«Dai, uno di questi giorni ci sentiamo che mi spieghi un po' come si fa un blog». Qualche volta capita di sentirmi rivolgere questa domanda. Magari più per anzianità di servizio (il primo post su La casa di Kikko, il mio primo blog, è del 2003), che per meriti sul campo (se li contate, i testi, sono davvero pochini). E qualche volta mi capita di proporlo, a qualche amico o amica che leggo sui social network per i loro testi arguti o divertenti, o per le competenze che hanno costruito nei più disparati campi applicativi. Sta di fatto che la lampadina appena accesa del desiderio, nell'interlocutore, comincia a calare di luminosità quando si chiede se sarà difficile da gestire. La risposta giusta, sarebbe: «se non si va non si vede». Ma non ho voglia di incrociare uno sguardo tra l'interrogativo e il «ma sei scemo»?
La prima cosa che suggerisco è di provare. Davvero, nel campo della scrittura, «se non si va non si vede», come dice il protagonista di Domani accadrà, bel film d'esordio dello scomparso Daniele Luchetti. Se apri un blog per diletto, per sistematizzare un desiderio di espressione che hai dentro, è solo il tempo la cartina al tornasole del tuo interesse, delle tue capacità non solo letterarie ma di confronto con la realtà dei lettori. Poi, chi ha più filo da tessere tesserà di più. Ma qui entriamo già in un altro discorso.
Un altro aspetto, non secondario, è che spesso affidiamo i nostri pensieri – ma anche le nostre azioni - ai social network, Facebook in particolare, ma anche LinkedIn. Lì riversiamo una grande quantità di informazioni che ci riguardano. Alcune superficiali, altre invece un po' più profonde e articolate. E queste ultime, come le altre, finiscono per scomparire nella timeline quotidiana, inghiottite dai database di una compagnia oltreoceano e da un sistema che non ti permette con facilità di rileggere il passato. Anche perché non sono indicizzati dai motori di ricerca. Inoltre Facebook, e i lettori di Fb, non amano i testi lunghi. E' il regno dell'effimero, delle immagini. Ma è anche un piccolo arcipelago nella Rete che ci siamo costruiti contatto dopo contatto, che difficilmente si allarga oltre gli isolotti racchiusi nel nostro orizzonte, le nostre placide acque territoriali. Un blog, o un sito, vive invece nell'oceano che comprende il nostro e tanti altri arcipelaghi, un oceano che fornisce agli utenti di Facebook notizie, link, testi, immagini. Per questo credo di non dare un cattivo consiglio a chi se la cava con le parole di alimentare con un blog e i suoi post (e quindi se stesso, in definitiva) prima l'oceano, poi di condividere con il proprio arcipelago ciò che si è pubblicato. C'è una bella differenza, no?

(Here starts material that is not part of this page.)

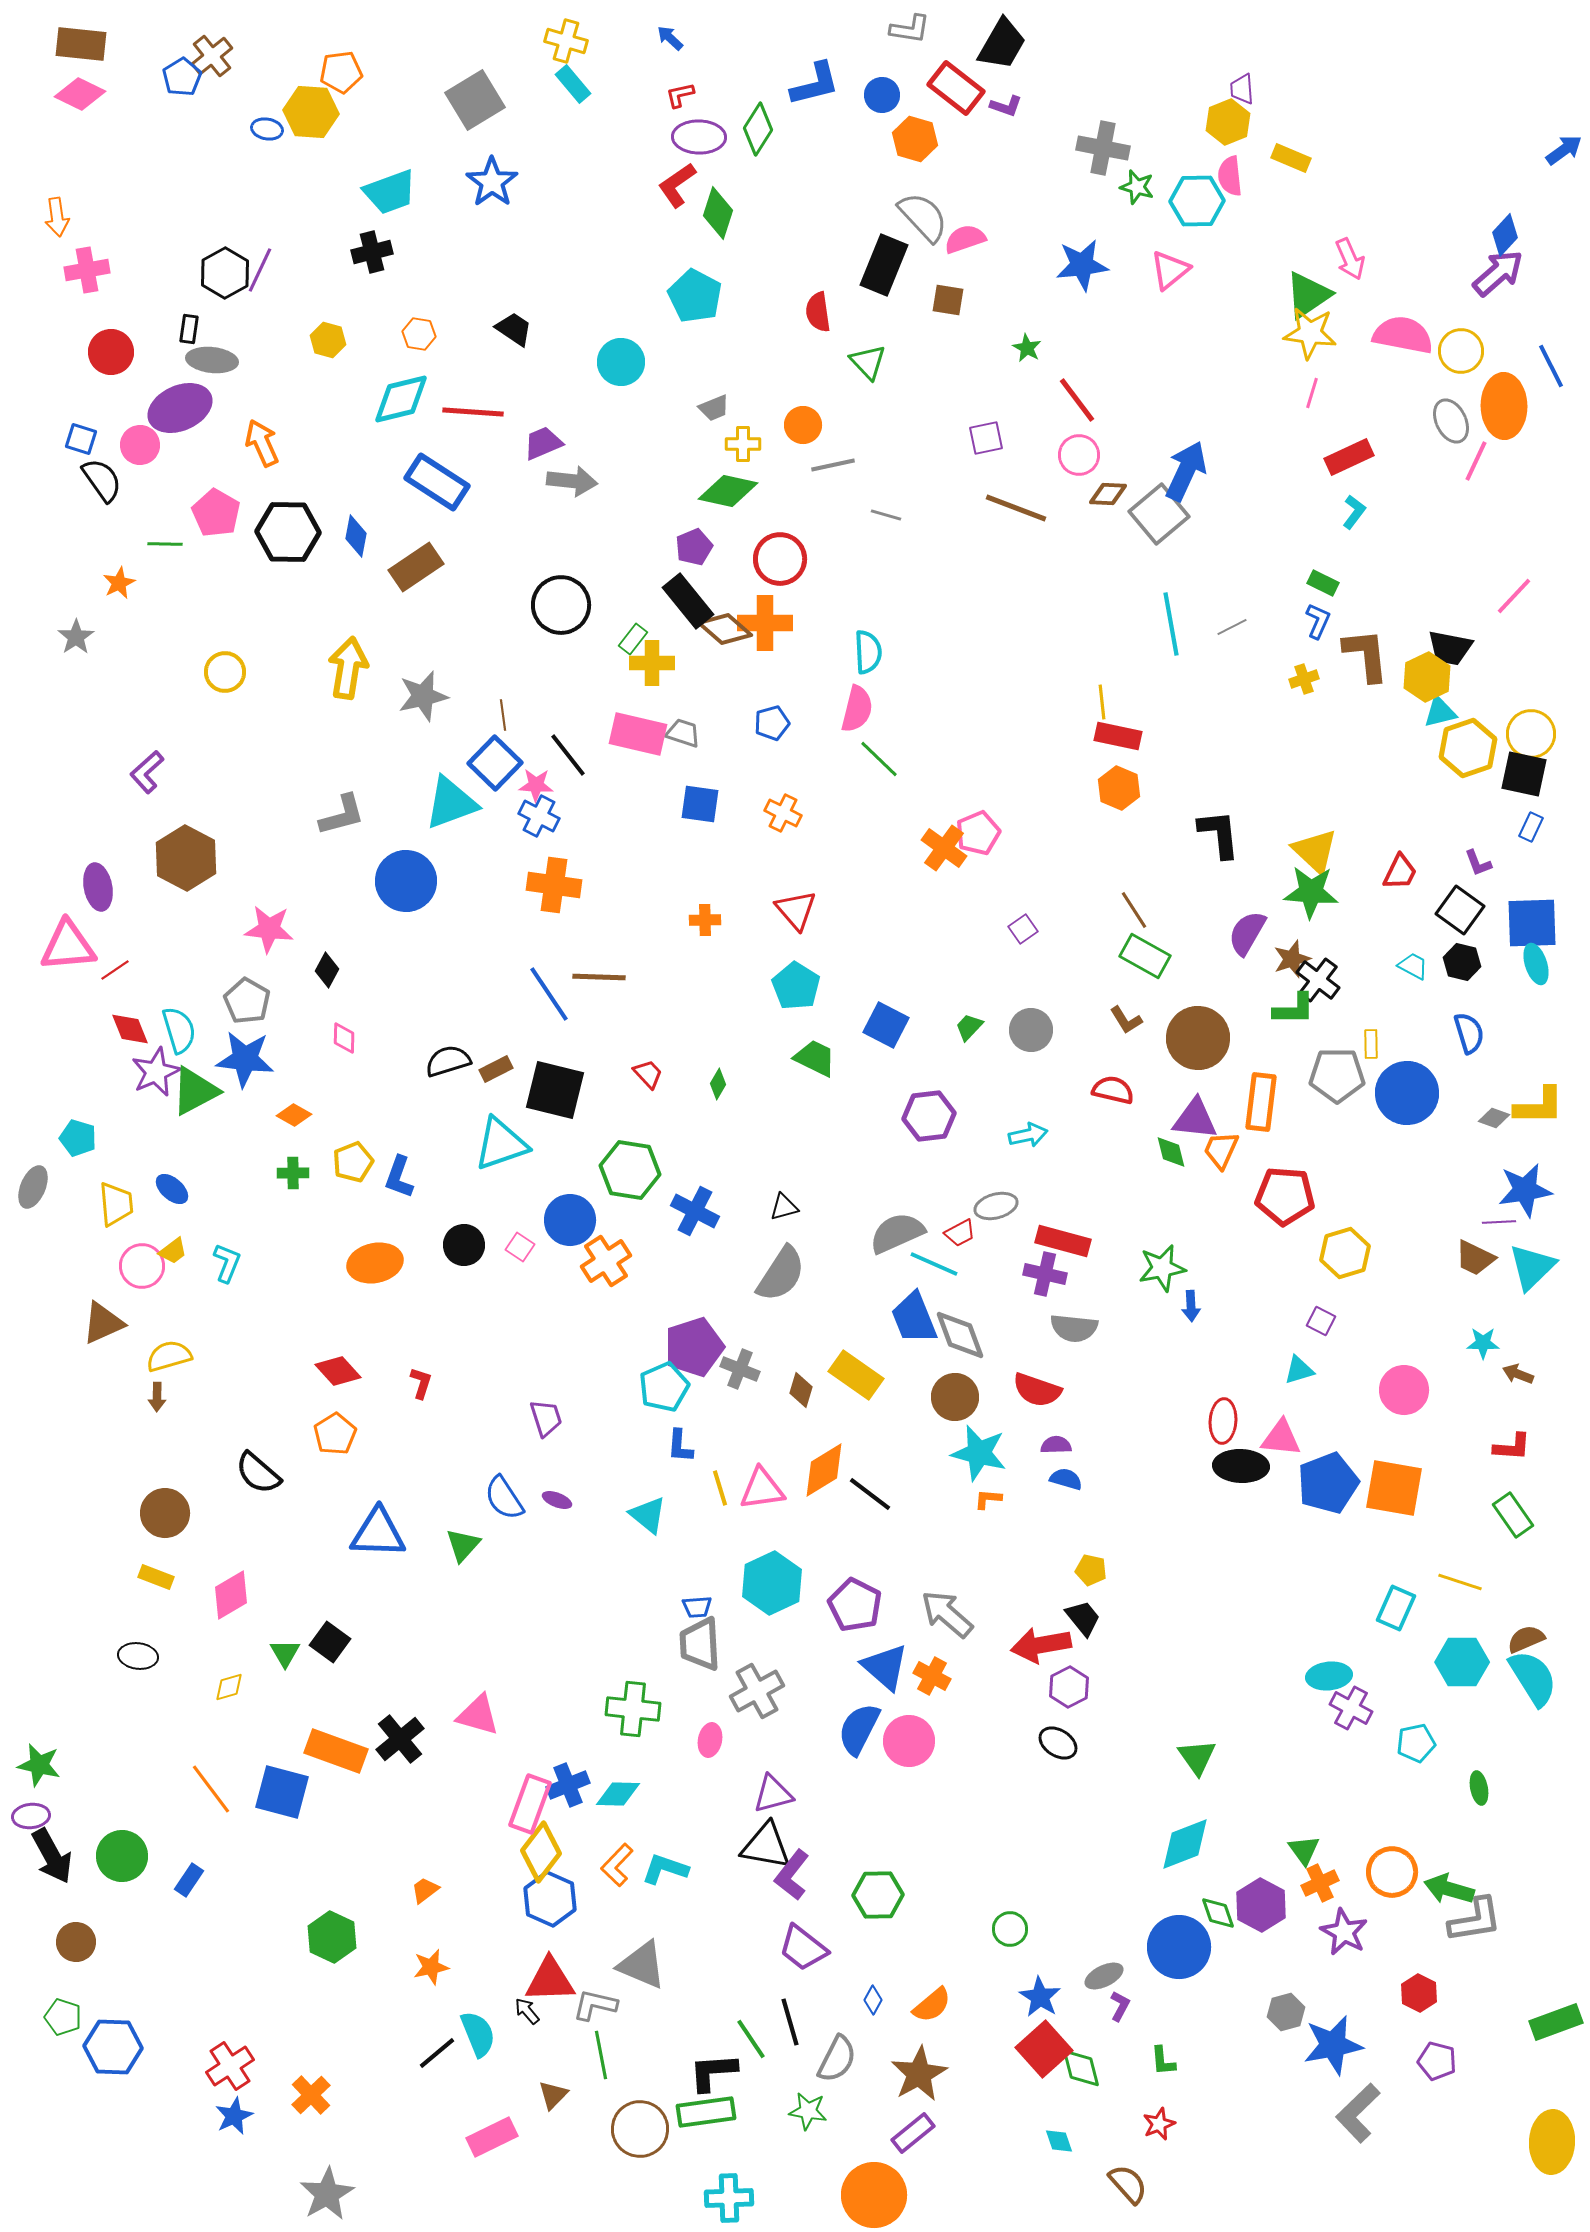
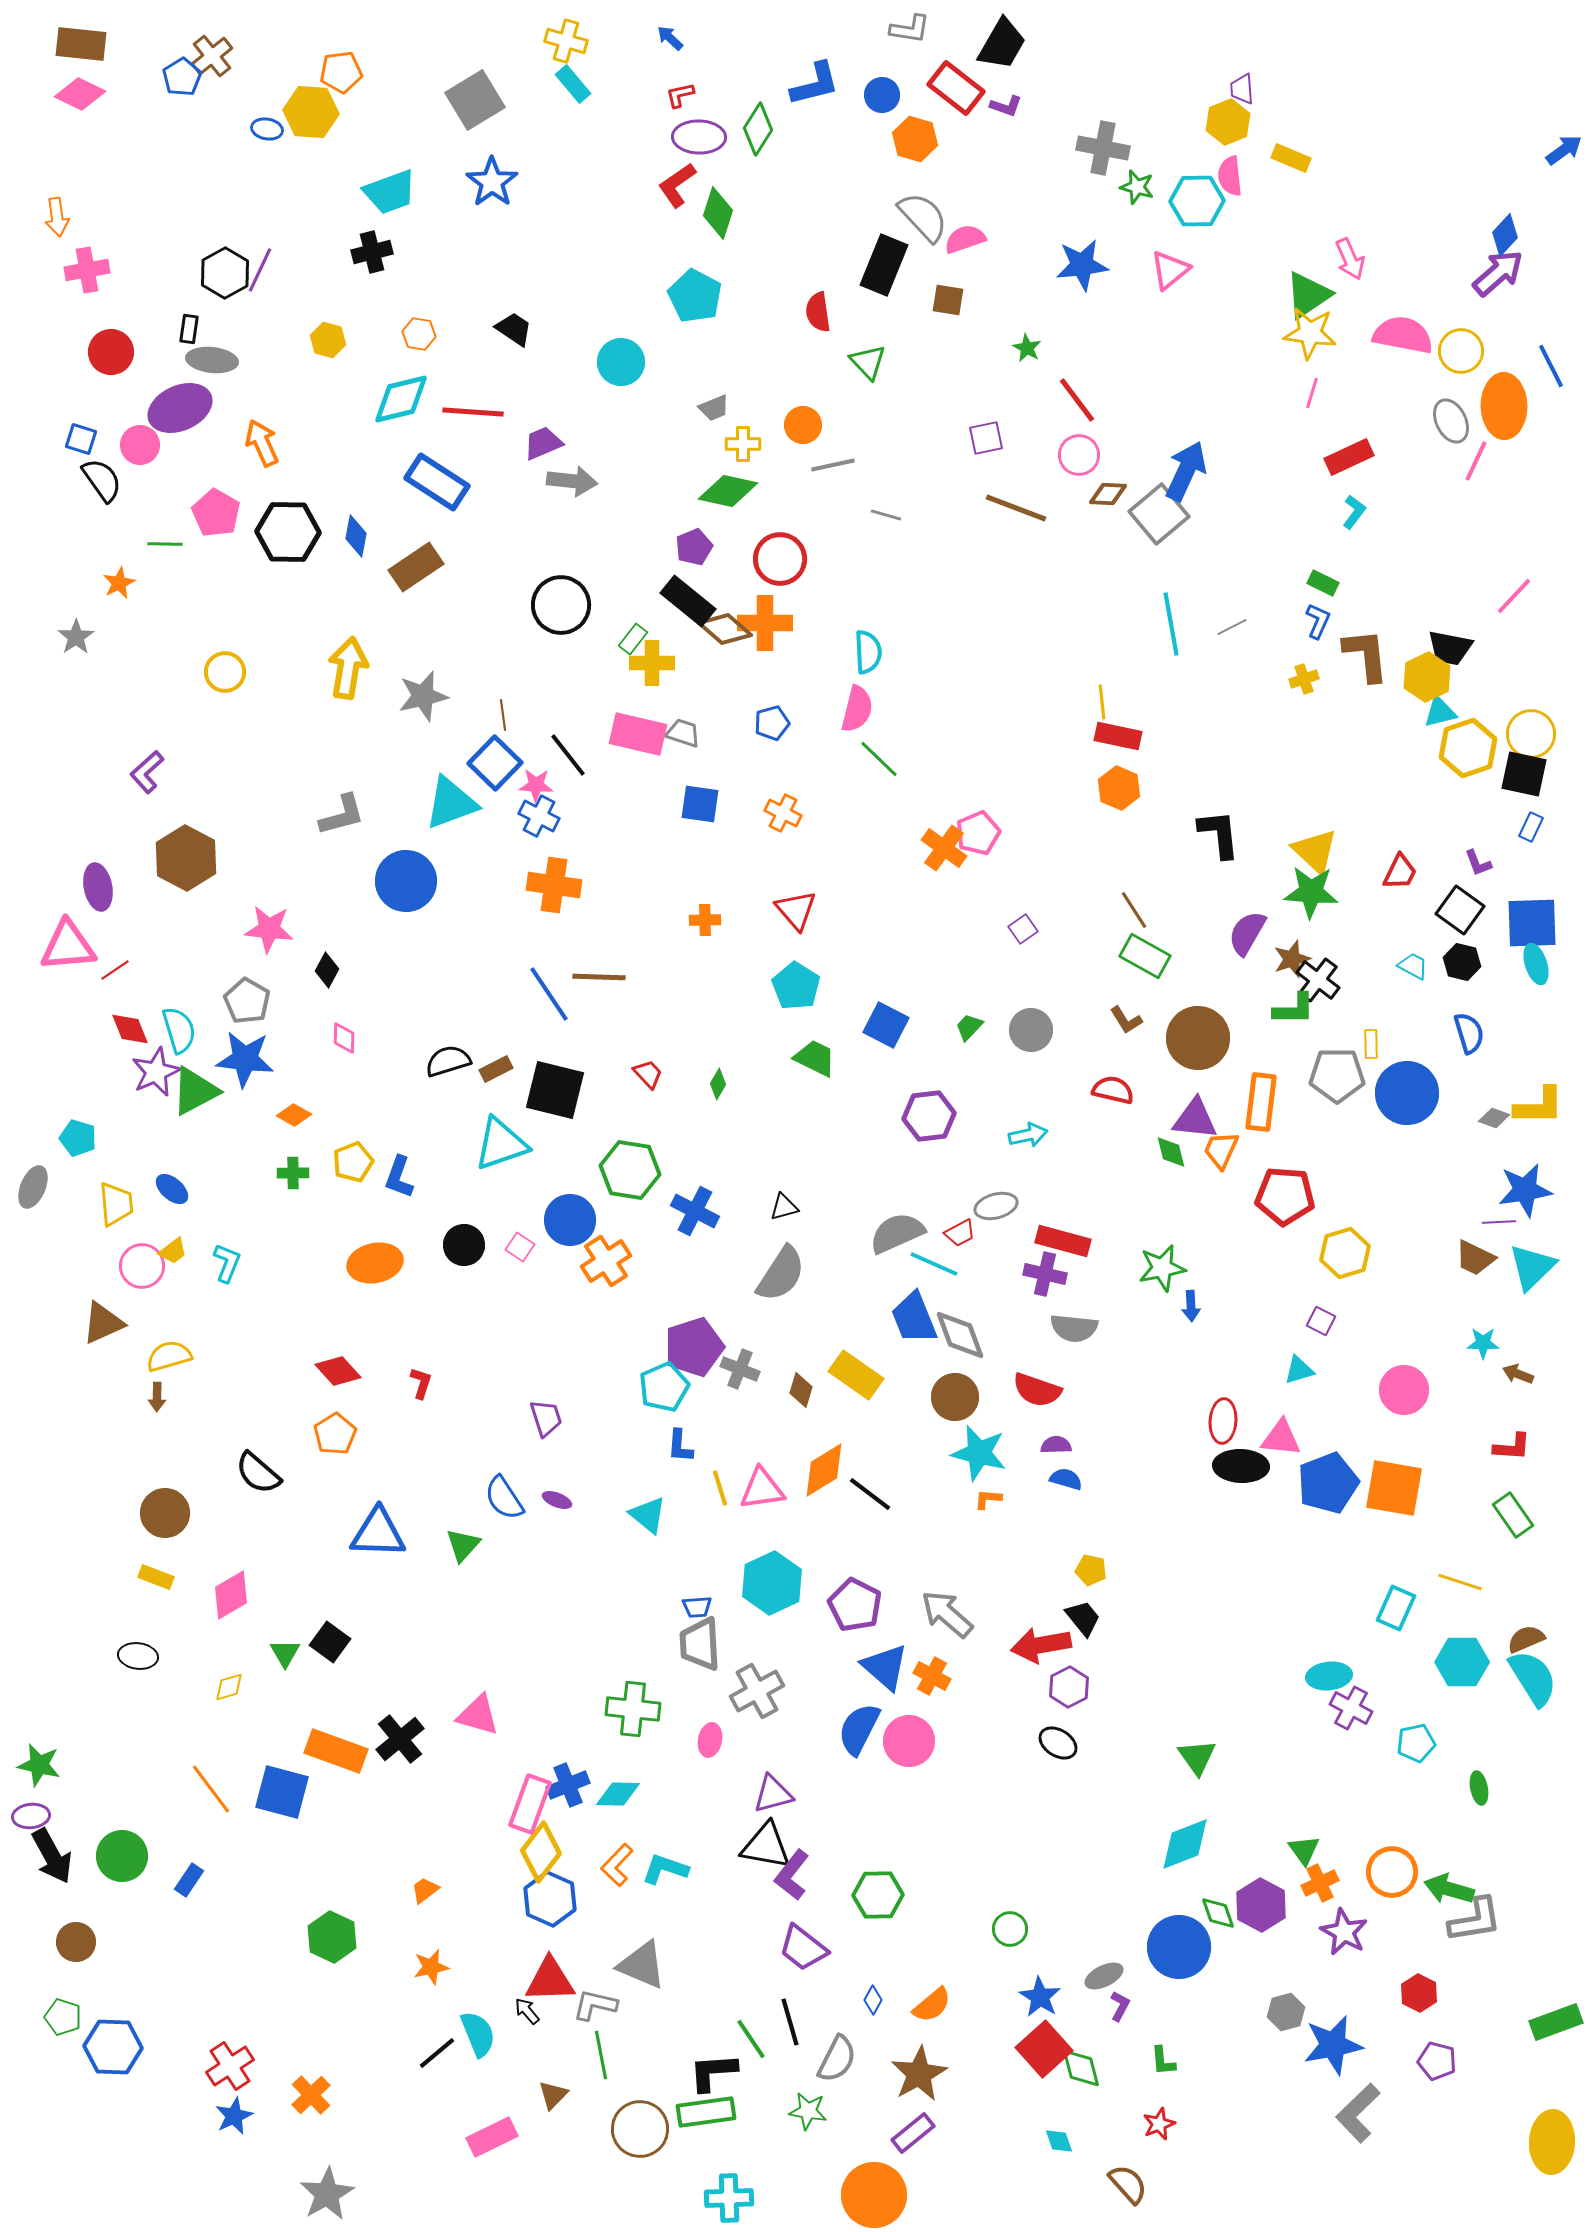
black rectangle at (688, 601): rotated 12 degrees counterclockwise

La seconda cosa che suggerisco è: iniziare con un servizio gratuito. Meglio se con wordpress.com. L'aspetto tecnico spaventa le persone, forse perché è un mondo sconosciuto. Meglio quindi iniziare con qualcosa di relativamente semplice. Io propongo wordpress.com perché è amichevole nell'approccio, chiaro e perché il sistema che utilizza – wordpress - nel corso degli ultimi anni è diventato anche da noi uno standard diffuso e di ottimo livello, utilizzato sia da privati per il proprio blog sia da web house per creare siti di aziende, di associazioni, di liberi professionisti e chi più ne ha più ne metta. Fino a qualche anno fa ogni azienda di produzione siti si «inventava la propria ruota»: ciascuno creava il proprio sito - più o meno con gli stessi servizi: creare news, pagine statiche, calendari di eventi - sviluppando codice e layout in solitaria. Mentre all'estero da tempo i tecnici socializzano le loro competenze in una comunità per sviluppare un unico strumento per gestire i contenuti del sito quanto più duttile possibile, che ciascuno poi personalizza nei servizi erogati e nella grafica. Ora che anche in Italia questa prassi si è consolidata, “buttare sù” un sito in wordpress è relativamente semplice o relativamente economico se lo fa qualcun altro per te. Se la propria voglia di bloggare si consolida in una proposta editoriale stabile e interessante, forse è il caso di acquistare un dominio e di migrare il blog di prova in un blog (o un sito) proprio. E il travaso dei contenuti da wordpress.com alla tua nuova creatura diventa un gioco da ragazzi. Da far crescere e condividere sui social network. Come si fa a farlo crescere? Una risposta alla volta: la linea editoriale la discutiamo al prossimo post.